**THE INPUT:**

• • • •

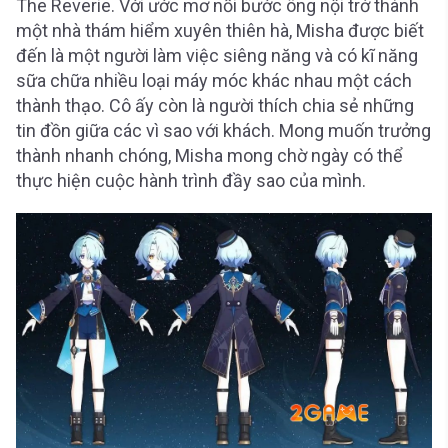
The Reverie. Với ước mơ nối bước ông nội trở thành
một nhà thám hiểm xuyên thiên hà, Misha được biết
đến là một người làm việc siêng năng và có kĩ năng
sữa chữa nhiều loại máy móc khác nhau một cách
thành thạo. Cô ấy còn là người thích chia sẻ những
tin đồn giữa các vì sao với khách. Mong muốn trưởng
thành nhanh chóng, Misha mong chờ ngày có thể
thực hiện cuộc hành trình đầy sao của mình.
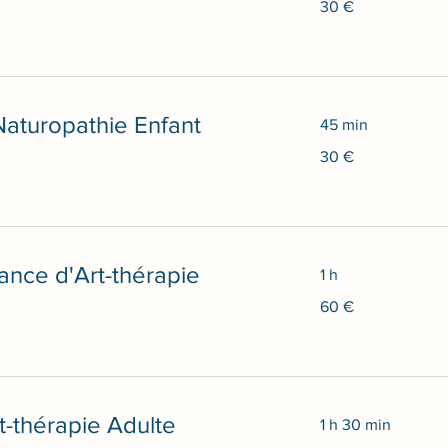
30 €
euros
aturopathie Enfant
45 min
30
30 €
euros
ance d'Art-thérapie
1 h
60
60 €
euros
t-thérapie Adulte
1 h 30 min
70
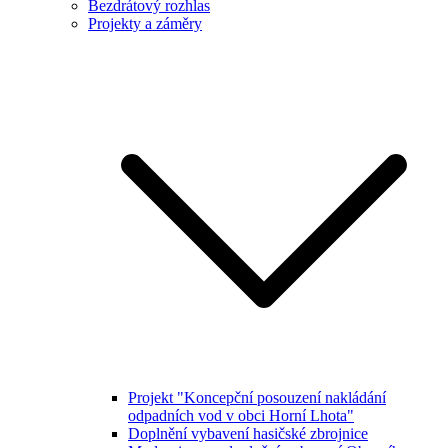
Bezdrátový rozhlas
Projekty a záměry
Projekt "Koncepční posouzení nakládání
odpadních vod v obci Horní Lhota"
Doplnění vybavení hasičské zbrojnice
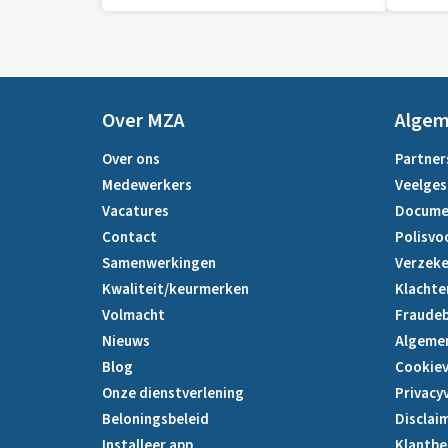
Over MZA
Alge
Over ons
Partner
Medewerkers
Veelges
Vacatures
Docume
Contact
Polisvo
Samenwerkingen
Verzeke
Kwaliteit/keurmerken
Klachte
Volmacht
Fraudeb
Nieuws
Algeme
Blog
Cookiev
Onze dienstverlening
Privacy
Beloningsbeleid
Disclai
Installeer app
Klantbe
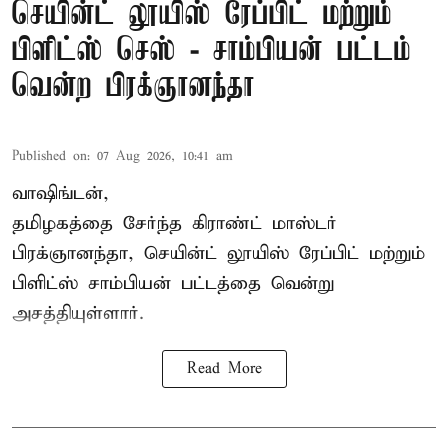
செயின்ட் லூயிஸ் ரேப்பிட் மற்றும்
பிளிட்ஸ் செஸ் - சாம்பியன் பட்டம்
வென்ற பிரக்ஞானந்தா
Published on
:
07 Aug 2026, 10:41 am
வாஷிங்டன்,
தமிழகத்தை சேர்ந்த கிராண்ட் மாஸ்டர்
பிரக்ஞானந்தா
, செயின்ட் லூயிஸ் ரேப்பிட் மற்றும்
பிளிட்ஸ் சாம்பியன் பட்டத்தை வென்று
அசத்தியுள்ளார்.
Read More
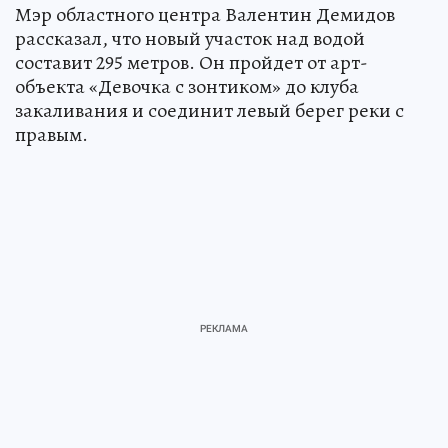
Мэр областного центра Валентин Демидов
рассказал, что новый участок над водой
составит 295 метров. Он пройдет от арт-
объекта «Девочка с зонтиком» до клуба
закаливания и соединит левый берег реки с
правым.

• • • •

From the records above, copy each line where the word "thérapie" can be found.

ance d'Art-thérapie
t-thérapie Adulte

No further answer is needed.